PianoIt started with free M&M’s. Now there’s a country club, on-site Montessori daycare, on-site doctors and nurses, 35-hour work week, live piano music during lunch, 50.000 square foot fitness center, swimming pools, no dress-code, masseur, on-site car detailing. And more. If you need assistance in adopting a child or finding a college for your child or a nursing home for a parent, they have people to help you with that too.

SAS Institute’s perks are legendary, and the Software Company’s 9.000 employees certainly know they have it good. Normally IT companies have employee turnover rates of 20%. At SAS it’s 3% which saves them an estimated $80 million a year in recruting costs alone. Conservatively.

Why do they do it? Are they naïve altruists? Jeff Chambers, director of human resources at SAS, puts it like this:

No, we’re not altruistic by any stretch of the imagination. This is a for-profit business and we do all these things because it makes good business sense.

There are four interesting points to notice about what SAS is doing:

1: It works

Their annual report for 2004 rightly brags about their 28th consecutive year of growth and prosperity, a record unmatched in the software industry. Their revenues in 2004 was $1.5 billion. That’s pretty impressive.

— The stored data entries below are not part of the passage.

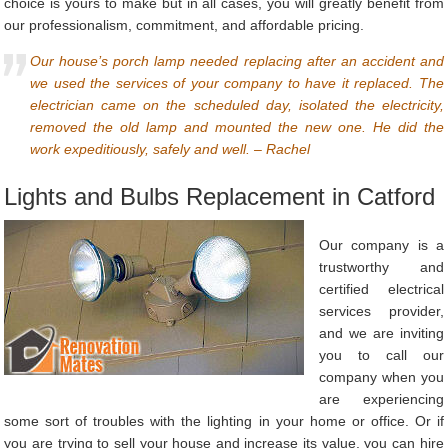
choice is yours to make but in all cases, you will greatly benefit from
our professionalism, commitment, and affordable pricing.
Our house’s porch lamp needed replacing after an accident and
we used the services of your company to have it replaced. The
electrician came on the scheduled day, isolated the electricity,
removed the old lamp and mounted the new one. He did the
work expeditiously, safely and well. – Rachel
Lights and Bulbs Replacement in Catford
Our company is a
trustworthy and
certified electrical
services provider,
and we are inviting
you to call our
company when you
are experiencing
some sort of troubles with the lighting in your home or office. Or if
you are trying to sell your house and increase its value, you can hire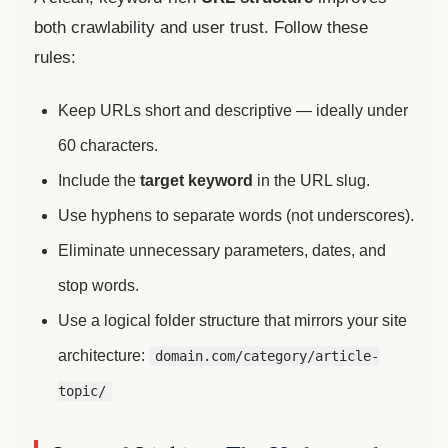
both crawlability and user trust. Follow these
rules:
Keep URLs short and descriptive — ideally under
60 characters.
Include the
target keyword
in the URL slug.
Use hyphens to separate words (not underscores).
Eliminate unnecessary parameters, dates, and
stop words.
Use a logical folder structure that mirrors your site
architecture:
domain.com/category/article-
topic/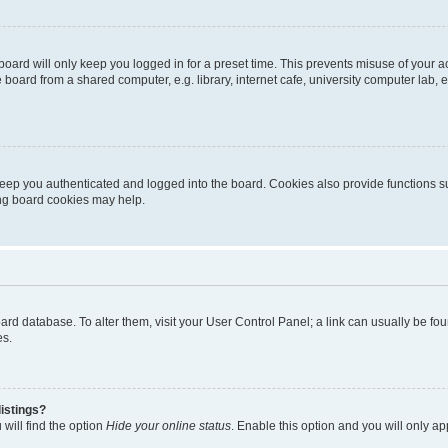
oard will only keep you logged in for a preset time. This prevents misuse of your 
oard from a shared computer, e.g. library, internet cafe, university computer lab, e
eep you authenticated and logged into the board. Cookies also provide functions s
ting board cookies may help.
 board database. To alter them, visit your User Control Panel; a link can usually be 
es.
istings?
will find the option
Hide your online status
. Enable this option and you will only a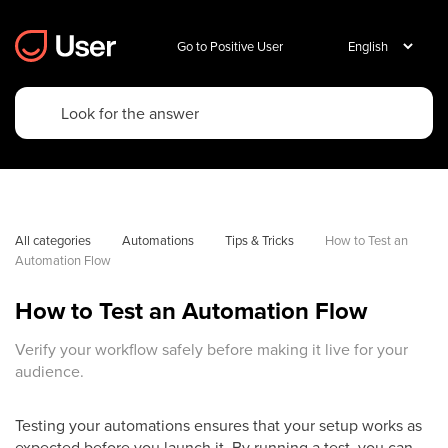
Go to Positive User
All categories
Automations
Tips & Tricks
How to Test an 
Automation Flow
How to Test an Automation Flow
Verify your workflow safely before making it live for your
audience.
Testing your automations ensures that your setup works as
expected before you launch it. By running a test, you can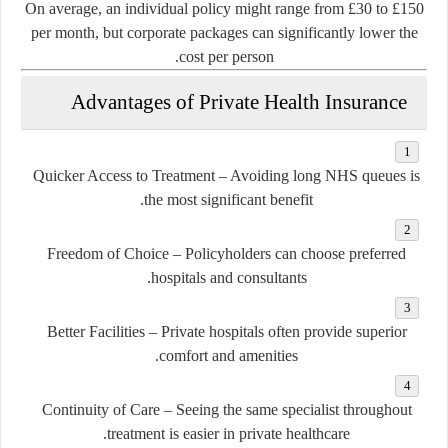
On average, an individual policy might range from £30 to £150
per month, but corporate packages can significantly lower the
cost per person.
Advantages of Private Health Insurance
Quicker Access to Treatment
– Avoiding long NHS queues is
the most significant benefit.
Freedom of Choice
– Policyholders can choose preferred
hospitals and consultants.
Better Facilities
– Private hospitals often provide superior
comfort and amenities.
Continuity of Care
– Seeing the same specialist throughout
treatment is easier in private healthcare.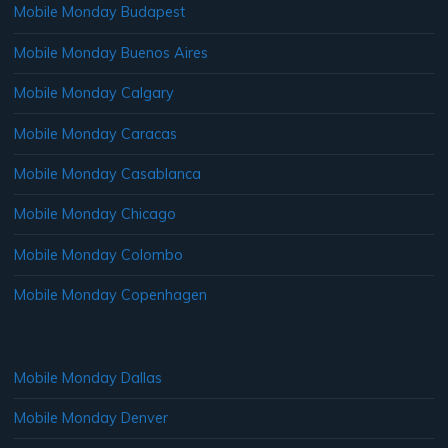
Mobile Monday Budapest
Mobile Monday Buenos Aires
Mobile Monday Calgary
Mobile Monday Caracas
Mobile Monday Casablanca
Mobile Monday Chicago
Mobile Monday Colombo
Mobile Monday Copenhagen
Mobile Monday Dallas
Mobile Monday Denver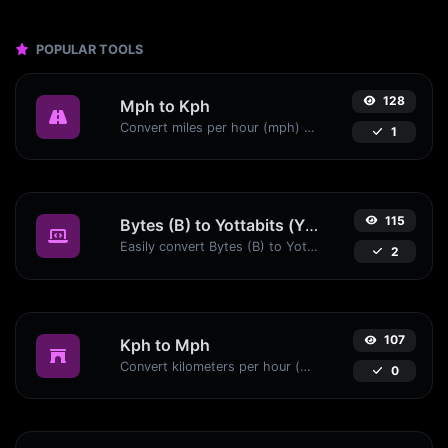
POPULAR TOOLS
128
Mph to Kph
Convert miles per hour (mph) to kilometers per hour (kph) with ease.
1
115
Bytes (B) to Yottabits (Yb)
Easily convert Bytes (B) to Yottabits (Yb) with this simple convertor.
2
107
Kph to Mph
Convert kilometers per hour (kph) to miles per hour (mph) with ease.
0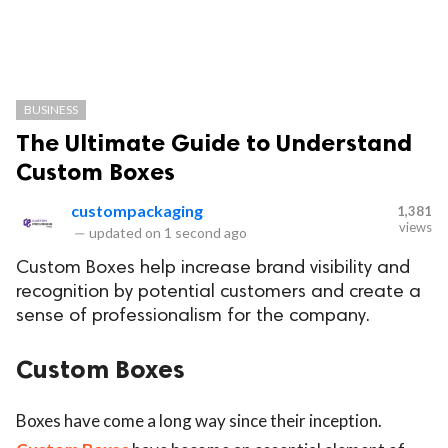
BUSINESS
The Ultimate Guide to Understand
Custom Boxes
custompackaging
1,381
views
—
updated on
1 second ago
Custom Boxes help increase brand visibility and
recognition by potential customers and create a
sense of professionalism for the company.
Custom Boxes
Boxes have come a long way since their inception.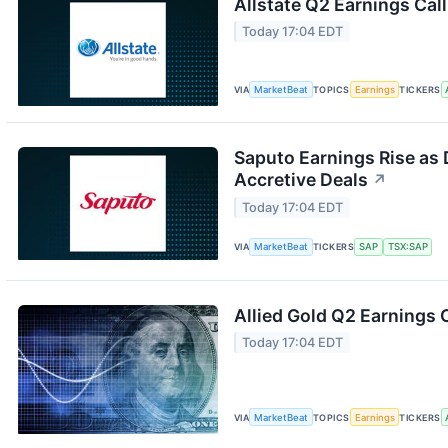
Allstate Q2 Earnings Call
Today 17:04 EDT
VIA
MarketBeat
TOPICS
Earnings
TICKERS
Saputo Earnings Rise as 
Accretive Deals
↗
Today 17:04 EDT
VIA
MarketBeat
TICKERS
SAP
TSX:SAP
Allied Gold Q2 Earnings C
Today 17:04 EDT
VIA
MarketBeat
TOPICS
Earnings
TICKERS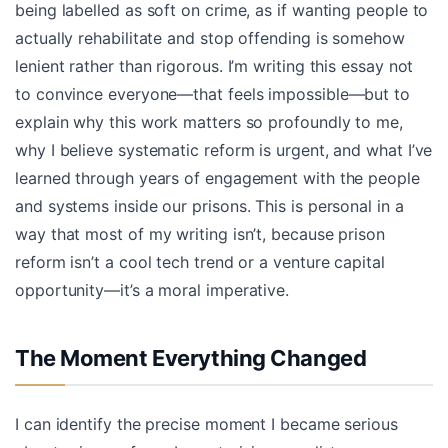
being labelled as soft on crime, as if wanting people to
actually rehabilitate and stop offending is somehow
lenient rather than rigorous. I’m writing this essay not
to convince everyone—that feels impossible—but to
explain why this work matters so profoundly to me,
why I believe systematic reform is urgent, and what I’ve
learned through years of engagement with the people
and systems inside our prisons. This is personal in a
way that most of my writing isn’t, because prison
reform isn’t a cool tech trend or a venture capital
opportunity—it’s a moral imperative.
The Moment Everything Changed
I can identify the precise moment I became serious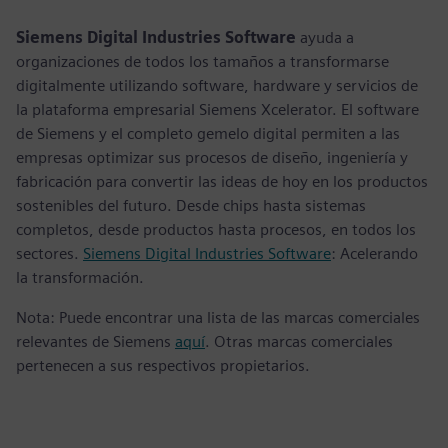
fulls
Siemens Digital Industries Software
ayuda a
organizaciones de todos los tamaños a transformarse
digitalmente utilizando software, hardware y servicios de
la plataforma empresarial Siemens Xcelerator. El software
de Siemens y el completo gemelo digital permiten a las
empresas optimizar sus procesos de diseño, ingeniería y
fabricación para convertir las ideas de hoy en los productos
sostenibles del futuro. Desde chips hasta sistemas
completos, desde productos hasta procesos, en todos los
sectores.
Siemens Digital Industries Software
: Acelerando
la transformación.
Nota: Puede encontrar una lista de las marcas comerciales
relevantes de Siemens
aquí
. Otras marcas comerciales
pertenecen a sus respectivos propietarios.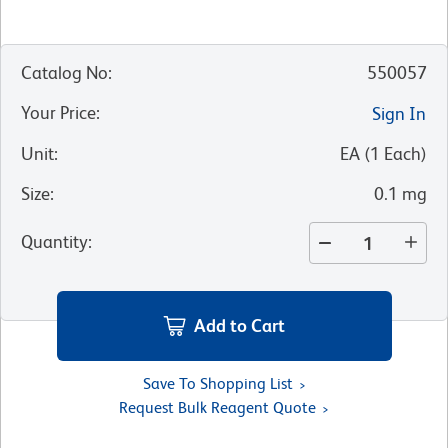
Catalog No
:
550057
Your Price
:
Sign In
Unit
:
EA
(
1
Each
)
Size
:
0.1 mg
Quantity
:
Add to Cart
Save To Shopping List
Request Bulk Reagent Quote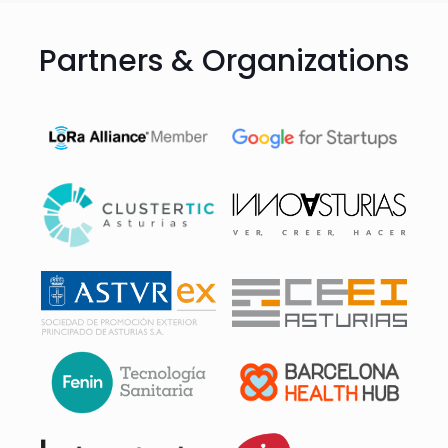
Partners & Organizations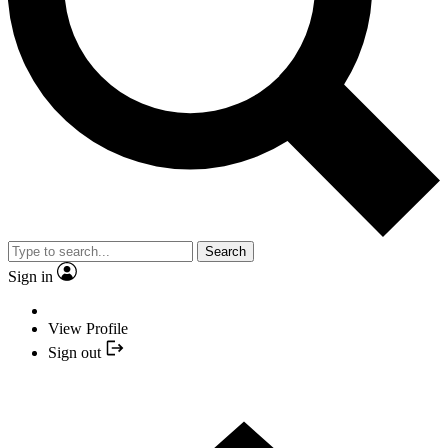
Search
Sign in
View Profile
Sign out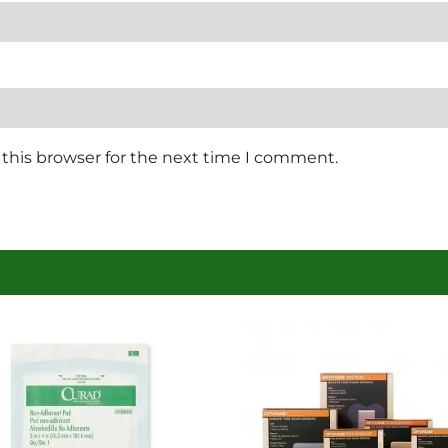
this browser for the next time I comment.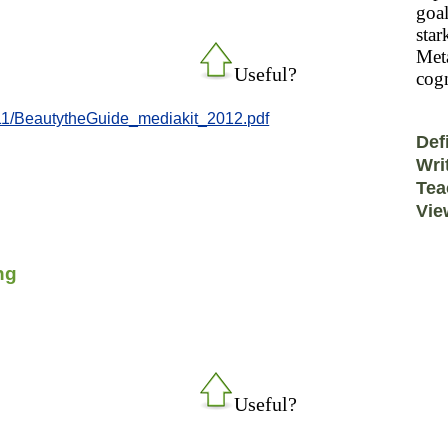
goal
star
Meta
Useful?
cogn
/11/BeautytheGuide_mediakit_2012.pdf
Def
Wri
Tea
Vie
ng
Useful?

2: It’s possible because they’re privately owned

CEO Jim Goodnight refuses to take the company public because it might change the way employees are treated and destroy their ability to make long-term plans:

You can’t just have a weak quarter and then all of a sudden start bailing out and cutting things. I am basically my own board. So, I don’t have to worry about pressure from the board or being fired if I don’t improve earnings.

There’s no possible way I can tell you what my earnings are going to be to the penny each quarter. There’s only one way to get there to the penny — you have to cook the books.

3: They’re committed to treating their people well

Goodnight says it very simply:

If the employees are happy, they make the customers happy. If they make the customers happy, they make me happy.

4: It’s not the perks

SAS employees are happy and stay at the company for years doing good, creative work. But that’s not because of the perks – because no amount of perks can make up for lousy leadership, a bad atmosphere or a lack of respect for employees.

The truth is this: The perks, combined with Goodnight’s and the company’s attitude, make people feel valued – and that’s what’s making them happy.

This is good news for companies that don’t have as much money in the bank as SAS. It’s not the (expensive) perks, it’s the commitment to your employees’ happiness that makes a difference. And that doesn’t take country clubs and Montessori schools but can be done on a much tighter budget.

Most of the information in this post comes from the piece 60 minutes did on them back in 2003.